Building and Maintaining the Best Organization Requires a Team Effort

It’s easy to know when a lawyer has to get involved with business decisions. Legal documents may need to be filed or a lawsuit may need to be addressed. In fact, you probably already have a set schedule with your accountant for periodic filings and quarterly reports. And it’s also pretty easy to know when you need to ask for help and advise from your banker or capital partners. But how about a human resource (HR) or organization development (OD) professional? How do you know when partnering with them can make a difference in performance and profitability?


If you can answer "yes" to any of these questions, seeking the advise and assistance of a professional, trained to manage planned system-wide change will most likely help improve morale, productivity, and/or performance, and ultimately, the bottom line.

  • Key individuals in the organization cannot get along and this is preventing higher performance or even endangering the existence of the organization.
  • Employees are unfocused and unclear about their personal and professional goals—causing waste and inefficiency.
  • Teams are performing poorly as a result of not understanding goals, roles and norms.
  • Employees are not effective in dealing with each other as a result of poor skills in the areas of problem-solving, decision-making and conflict negotiation.
  • Quality is poor, customer service is lousy, turnover is high, complaints are up, employee trust is low and so is morale, and/or your organization is out of touch with clients, customers and suppliers.

HR/OD professionals are skilled to use behavioral science and humanistic values, principles and practices to achieve greater organizational performance and effectiveness. First they diagnose the current situation and provide management with an analysis of the gaps between the organization’s current position and where they want to be. Next, the OD professional guides the organization through the three phases of planned change. 1) Unfreeze the current way of performing. 2) introduce the required Change to the organization. 3) Refreeze the organization when the change has been successfully implemented.

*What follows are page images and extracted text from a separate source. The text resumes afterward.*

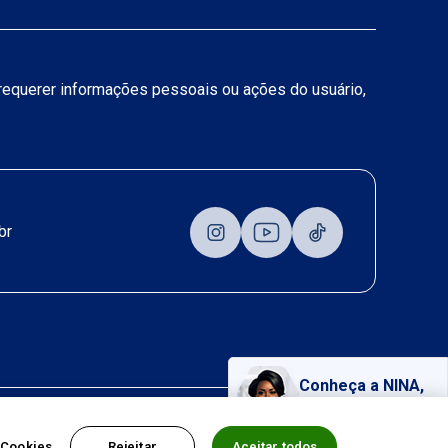
a requerer informações pessoais ou ações do usuário,
br
Conheça a NINA,
nossa assistente virtual!
 Cookies
Rejeitar
Aceitar todos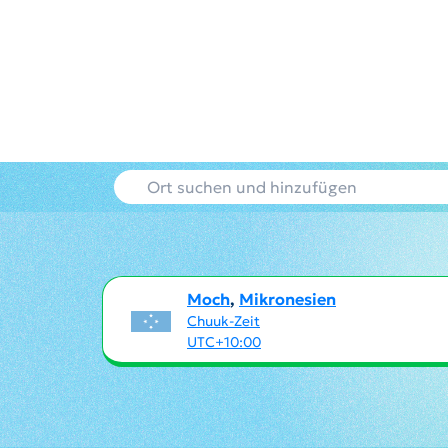
Moch
,
Mikronesien
Chuuk-Zeit
UTC+10:00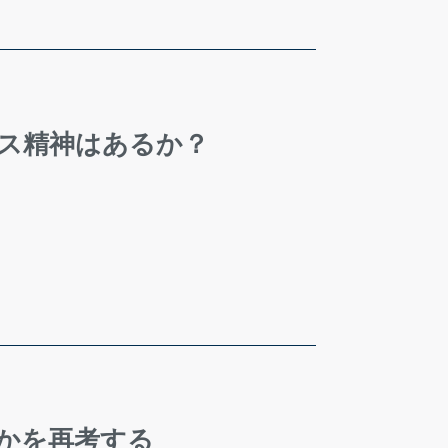
ス精神はあるか？
かを再考する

As with any business initiative, for success it is critical for executive management to lead and motivate their employees. The decision to add the services of an OD professional to complement the team brings valuable experience in developing the change processes, maintaining an ongoing level of change to strengthen and grow the organization, and ingraining the change into the systems until the change becomes the standard operating practice.

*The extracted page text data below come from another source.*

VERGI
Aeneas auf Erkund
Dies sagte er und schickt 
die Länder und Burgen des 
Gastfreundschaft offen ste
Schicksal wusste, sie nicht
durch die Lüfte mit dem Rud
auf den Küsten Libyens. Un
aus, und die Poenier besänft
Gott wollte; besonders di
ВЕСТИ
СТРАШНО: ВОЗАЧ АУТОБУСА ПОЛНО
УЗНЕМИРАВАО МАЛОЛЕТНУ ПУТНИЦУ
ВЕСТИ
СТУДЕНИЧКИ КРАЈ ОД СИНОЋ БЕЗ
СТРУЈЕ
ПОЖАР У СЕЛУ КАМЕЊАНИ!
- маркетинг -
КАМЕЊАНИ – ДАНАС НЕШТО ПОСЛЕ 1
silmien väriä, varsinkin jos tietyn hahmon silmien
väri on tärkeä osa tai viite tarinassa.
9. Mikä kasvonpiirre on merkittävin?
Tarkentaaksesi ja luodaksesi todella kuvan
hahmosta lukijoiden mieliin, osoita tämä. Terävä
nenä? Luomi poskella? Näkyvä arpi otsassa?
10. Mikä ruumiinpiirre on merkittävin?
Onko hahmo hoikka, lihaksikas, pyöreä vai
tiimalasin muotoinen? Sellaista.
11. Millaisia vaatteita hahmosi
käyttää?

Interventions, at any level of the organization, can be designed to improve effectiveness and efficiencies. Some examples might include:

  • Individual level interventions: development of managerial/supervisory skills, career/life planning, stress/time management.
  • Group level interventions: group team building, consultation on work-flow processes, conflict-management techniques, group decision-making and problem-solving, re-engineering, and/or job redesign.
  • Organization level interventions: surveys and feedback of employees and/or customers, diagnostic reflection of organizational interactions and performance, survey of the climate and culture of the work environment and its impact on performance, performance management systems, and/or quality management systems.

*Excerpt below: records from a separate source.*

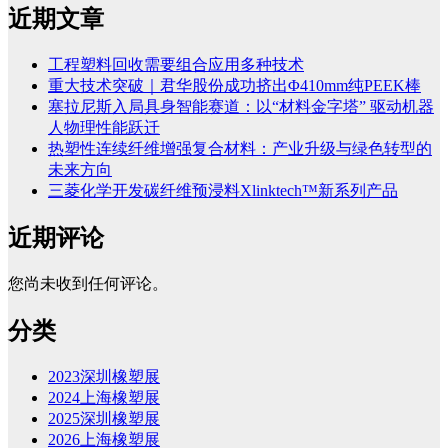
近期文章
工程塑料回收需要组合应用多种技术
重大技术突破｜君华股份成功挤出Φ410mm纯PEEK棒
塞拉尼斯入局具身智能赛道：以“材料金字塔” 驱动机器
人物理性能跃迁
热塑性连续纤维增强复合材料：产业升级与绿色转型的
未来方向
三菱化学开发碳纤维预浸料Xlinktech™新系列产品
近期评论
您尚未收到任何评论。
分类
2023深圳橡塑展
2024上海橡塑展
2025深圳橡塑展
2026上海橡塑展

A CEO would never hesitate to involve an accountant, lawyer, or banker, in the building and maintenance of business practices that are legally and fiscally sound. Why should it be any different when considering the value added by an HR professional?

To be cost effective, ultimately all outside support must contribute to improvements in the bottom line. It is easy for an organization to get into a performance deficit cycle without the right support. For example, failure to address a root cause such as turnover, can lead to a costly impact on performance. Plus, in the meantime, the organization also continues to spiral downward, struggling to focus and gain a foothold to change course.

Think about your business team. Are you calling on all your business partners to help keep all aspects of your business healthy? The best plan for building and maintaining a strong, innovative and profitable organization is to link a strong OD philosophy with your operating strategies.